### Requirement
Give the data again exactly as it appears, excluding any pictures.
BEGIN Provided records
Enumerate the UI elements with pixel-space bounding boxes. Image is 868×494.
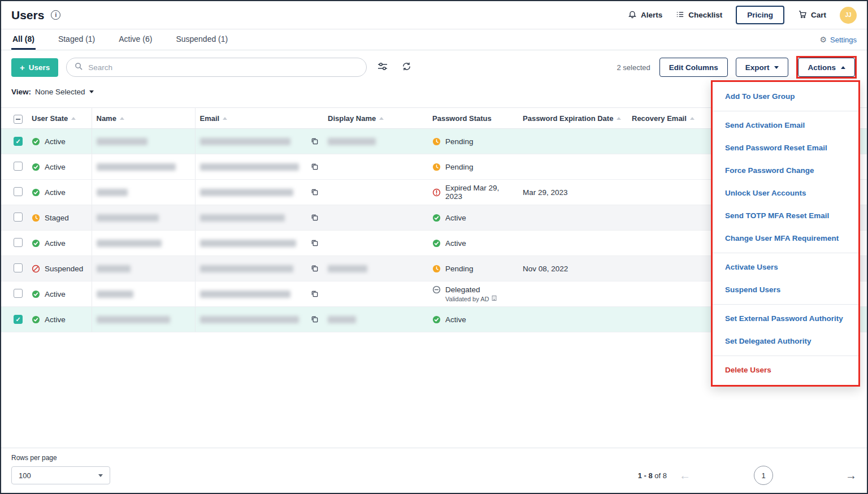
copy-icon[interactable]: [309, 288, 320, 300]
column-header-label: Name: [97, 114, 116, 123]
current-page-indicator[interactable]: 1: [754, 466, 773, 485]
add-users-button[interactable]: + Users: [11, 58, 58, 77]
redacted-email: [200, 240, 296, 247]
actions-menu-item[interactable]: Activate Users: [713, 256, 858, 279]
tab-all[interactable]: All (8): [11, 29, 36, 50]
actions-menu-item[interactable]: Send Password Reset Email: [713, 137, 858, 159]
redacted-name: [97, 291, 133, 298]
copy-icon[interactable]: [309, 212, 320, 223]
redacted-email: [200, 138, 290, 145]
actions-menu-item[interactable]: Set Delegated Authority: [713, 330, 858, 353]
rows-per-page-label: Rows per page: [11, 454, 857, 462]
chevron-down-icon: [98, 474, 103, 477]
active-state-icon: [32, 188, 40, 197]
refresh-icon: [402, 62, 411, 73]
column-header[interactable]: User State: [27, 108, 92, 129]
user-state-label: Active: [45, 315, 66, 324]
row-checkbox[interactable]: [14, 238, 23, 247]
row-checkbox[interactable]: [14, 137, 23, 146]
export-label: Export: [745, 63, 770, 72]
redacted-name: [97, 316, 170, 323]
rows-per-page-select[interactable]: 100: [11, 466, 110, 484]
row-checkbox[interactable]: [14, 289, 23, 298]
select-all-checkbox[interactable]: [14, 115, 23, 124]
row-checkbox[interactable]: [14, 213, 23, 222]
password-status-label: Active: [445, 239, 466, 248]
column-header[interactable]: Email: [195, 108, 304, 129]
checklist-button[interactable]: Checklist: [676, 10, 722, 20]
redacted-email: [200, 163, 299, 171]
actions-menu-item[interactable]: Send Activation Email: [713, 114, 858, 137]
column-header[interactable]: Name: [92, 108, 195, 129]
user-state-label: Suspended: [45, 265, 83, 273]
avatar[interactable]: JJ: [840, 7, 857, 24]
row-checkbox[interactable]: [14, 263, 23, 272]
info-icon[interactable]: i: [51, 10, 60, 20]
row-checkbox[interactable]: [14, 187, 23, 196]
next-page-button[interactable]: →: [845, 470, 857, 481]
active-state-icon: [32, 137, 40, 146]
refresh-button[interactable]: [398, 59, 414, 75]
redacted-email: [200, 265, 293, 272]
active-state-icon: [32, 315, 40, 324]
edit-columns-button[interactable]: Edit Columns: [659, 58, 728, 77]
filter-button[interactable]: [375, 59, 390, 75]
cart-button[interactable]: Cart: [798, 10, 826, 20]
tab-active[interactable]: Active (6): [118, 29, 153, 50]
export-button[interactable]: Export: [736, 58, 789, 77]
column-header-label: Recovery Email: [632, 114, 687, 123]
chevron-down-icon: [774, 66, 779, 69]
redacted-display-name: [328, 265, 367, 272]
actions-menu-item[interactable]: Add To User Group: [713, 85, 858, 108]
row-checkbox[interactable]: [14, 315, 23, 324]
column-header[interactable]: Password Status: [428, 108, 518, 129]
pricing-button[interactable]: Pricing: [736, 6, 784, 24]
password-status-label: Pending: [445, 265, 474, 273]
alerts-label: Alerts: [641, 11, 662, 19]
prev-page-button[interactable]: ←: [679, 470, 691, 481]
alerts-button[interactable]: Alerts: [628, 10, 662, 20]
user-state-label: Active: [45, 137, 66, 146]
checklist-label: Checklist: [688, 11, 722, 19]
tab-suspended[interactable]: Suspended (1): [175, 29, 229, 50]
password-status-label: Expired Mar 29, 2023: [445, 184, 514, 201]
redacted-email: [200, 316, 299, 323]
search-icon: [75, 62, 83, 73]
actions-menu-item[interactable]: Delete Users: [713, 359, 858, 382]
actions-menu-item[interactable]: Suspend Users: [713, 279, 858, 301]
actions-menu-annotation: Add To User GroupSend Activation EmailSe…: [711, 80, 860, 387]
active-status-icon: [432, 239, 441, 248]
actions-button[interactable]: Actions: [798, 58, 855, 77]
settings-link[interactable]: ⚙ Settings: [819, 35, 857, 44]
search-box[interactable]: [66, 58, 367, 77]
tab-staged[interactable]: Staged (1): [57, 29, 96, 50]
users-admin-page: Users i Alerts Checklist Pricing Cart JJ…: [1, 1, 867, 493]
menu-divider: [713, 253, 858, 253]
password-expiration-value: Nov 08, 2022: [518, 256, 627, 281]
copy-icon[interactable]: [309, 136, 320, 147]
copy-column-header: [304, 108, 323, 129]
copy-icon[interactable]: [309, 237, 320, 249]
rows-per-page-value: 100: [19, 471, 31, 480]
checklist-icon: [676, 10, 684, 20]
actions-menu-item[interactable]: Set External Password Authority: [713, 307, 858, 330]
copy-icon[interactable]: [309, 314, 320, 325]
password-status-label: Active: [445, 315, 466, 324]
copy-icon[interactable]: [309, 187, 320, 198]
actions-menu-item[interactable]: Force Password Change: [713, 159, 858, 182]
column-header[interactable]: Password Expiration Date: [518, 108, 627, 129]
chevron-down-icon[interactable]: [89, 90, 94, 93]
row-checkbox[interactable]: [14, 162, 23, 171]
actions-menu-item[interactable]: Change User MFA Requirement: [713, 227, 858, 250]
actions-menu-item[interactable]: Unlock User Accounts: [713, 182, 858, 205]
redacted-display-name: [328, 316, 356, 323]
view-value[interactable]: None Selected: [35, 88, 85, 96]
actions-menu-item[interactable]: Send TOTP MFA Reset Email: [713, 205, 858, 227]
actions-button-annotation: Actions: [796, 56, 857, 79]
copy-icon[interactable]: [309, 161, 320, 172]
search-input[interactable]: [88, 63, 358, 72]
pending-status-icon: [432, 163, 441, 171]
column-header[interactable]: Display Name: [323, 108, 428, 129]
password-expiration-value: [518, 281, 627, 307]
copy-icon[interactable]: [309, 263, 320, 274]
END Provided records
### Solution
Enumerate the UI elements with pixel-space bounding boxes. Image is 868×494.
copy-icon[interactable]: [309, 288, 320, 300]
column-header-label: Name: [97, 114, 116, 123]
current-page-indicator[interactable]: 1: [754, 466, 773, 485]
add-users-button[interactable]: + Users: [11, 58, 58, 77]
redacted-email: [200, 240, 296, 247]
actions-menu-item[interactable]: Activate Users: [713, 256, 858, 279]
tab-all[interactable]: All (8): [11, 29, 36, 50]
actions-menu-item[interactable]: Send Password Reset Email: [713, 137, 858, 159]
redacted-name: [97, 291, 133, 298]
copy-icon[interactable]: [309, 212, 320, 223]
redacted-email: [200, 138, 290, 145]
actions-menu-item[interactable]: Set Delegated Authority: [713, 330, 858, 353]
rows-per-page-label: Rows per page: [11, 454, 857, 462]
chevron-down-icon: [98, 474, 103, 477]
active-state-icon: [32, 188, 40, 197]
refresh-icon: [402, 62, 411, 73]
column-header[interactable]: User State: [27, 108, 92, 129]
user-state-label: Active: [45, 315, 66, 324]
row-checkbox[interactable]: [14, 238, 23, 247]
row-checkbox[interactable]: [14, 137, 23, 146]
export-label: Export: [745, 63, 770, 72]
redacted-name: [97, 316, 170, 323]
rows-per-page-select[interactable]: 100: [11, 466, 110, 484]
row-checkbox[interactable]: [14, 289, 23, 298]
select-all-checkbox[interactable]: [14, 115, 23, 124]
row-checkbox[interactable]: [14, 213, 23, 222]
password-status-label: Active: [445, 239, 466, 248]
column-header[interactable]: Email: [195, 108, 304, 129]
checklist-button[interactable]: Checklist: [676, 10, 722, 20]
redacted-email: [200, 163, 299, 171]
actions-menu-item[interactable]: Send Activation Email: [713, 114, 858, 137]
column-header[interactable]: Name: [92, 108, 195, 129]
user-state-label: Suspended: [45, 265, 83, 273]
avatar[interactable]: JJ: [840, 7, 857, 24]
row-checkbox[interactable]: [14, 263, 23, 272]
info-icon[interactable]: i: [51, 10, 60, 20]
row-checkbox[interactable]: [14, 187, 23, 196]
next-page-button[interactable]: →: [845, 470, 857, 481]
active-state-icon: [32, 137, 40, 146]
refresh-button[interactable]: [398, 59, 414, 75]
redacted-email: [200, 265, 293, 272]
active-state-icon: [32, 315, 40, 324]
edit-columns-button[interactable]: Edit Columns: [659, 58, 728, 77]
filter-button[interactable]: [375, 59, 390, 75]
cart-button[interactable]: Cart: [798, 10, 826, 20]
tab-active[interactable]: Active (6): [118, 29, 153, 50]
export-button[interactable]: Export: [736, 58, 789, 77]
column-header-label: Recovery Email: [632, 114, 687, 123]
chevron-down-icon: [774, 66, 779, 69]
redacted-display-name: [328, 265, 367, 272]
actions-menu-item[interactable]: Add To User Group: [713, 85, 858, 108]
row-checkbox[interactable]: [14, 315, 23, 324]
column-header[interactable]: Password Status: [428, 108, 518, 129]
pricing-button[interactable]: Pricing: [736, 6, 784, 24]
password-status-label: Pending: [445, 265, 474, 273]
alerts-label: Alerts: [641, 11, 662, 19]
prev-page-button[interactable]: ←: [679, 470, 691, 481]
alerts-button[interactable]: Alerts: [628, 10, 662, 20]
user-state-label: Active: [45, 137, 66, 146]
checklist-label: Checklist: [688, 11, 722, 19]
tab-suspended[interactable]: Suspended (1): [175, 29, 229, 50]
password-status-label: Expired Mar 29, 2023: [445, 184, 514, 201]
redacted-email: [200, 316, 299, 323]
search-icon: [75, 62, 83, 73]
actions-menu-item[interactable]: Delete Users: [713, 359, 858, 382]
actions-menu-item[interactable]: Suspend Users: [713, 279, 858, 301]
actions-menu-annotation: Add To User GroupSend Activation EmailSe…: [711, 80, 860, 387]
active-status-icon: [432, 239, 441, 248]
actions-button[interactable]: Actions: [798, 58, 855, 77]
settings-link[interactable]: ⚙ Settings: [819, 35, 857, 44]
search-box[interactable]: [66, 58, 367, 77]
tab-staged[interactable]: Staged (1): [57, 29, 96, 50]
users-admin-page: Users i Alerts Checklist Pricing Cart JJ…: [1, 1, 867, 493]
menu-divider: [713, 253, 858, 253]
password-expiration-value: Nov 08, 2022: [518, 256, 627, 281]
copy-icon[interactable]: [309, 136, 320, 147]
copy-column-header: [304, 108, 323, 129]
copy-icon[interactable]: [309, 237, 320, 249]
rows-per-page-value: 100: [19, 471, 31, 480]
checklist-icon: [676, 10, 684, 20]
actions-menu-item[interactable]: Set External Password Authority: [713, 307, 858, 330]
copy-icon[interactable]: [309, 314, 320, 325]
password-status-label: Active: [445, 315, 466, 324]
copy-icon[interactable]: [309, 187, 320, 198]
actions-menu-item[interactable]: Force Password Change: [713, 159, 858, 182]
column-header[interactable]: Password Expiration Date: [518, 108, 627, 129]
chevron-down-icon[interactable]: [89, 90, 94, 93]
row-checkbox[interactable]: [14, 162, 23, 171]
actions-menu-item[interactable]: Change User MFA Requirement: [713, 227, 858, 250]
actions-menu-item[interactable]: Unlock User Accounts: [713, 182, 858, 205]
redacted-display-name: [328, 316, 356, 323]
view-value[interactable]: None Selected: [35, 88, 85, 96]
actions-menu-item[interactable]: Send TOTP MFA Reset Email: [713, 205, 858, 227]
actions-button-annotation: Actions: [796, 56, 857, 79]
copy-icon[interactable]: [309, 161, 320, 172]
search-input[interactable]: [88, 63, 358, 72]
pending-status-icon: [432, 163, 441, 171]
column-header[interactable]: Display Name: [323, 108, 428, 129]
password-expiration-value: [518, 281, 627, 307]
copy-icon[interactable]: [309, 263, 320, 274]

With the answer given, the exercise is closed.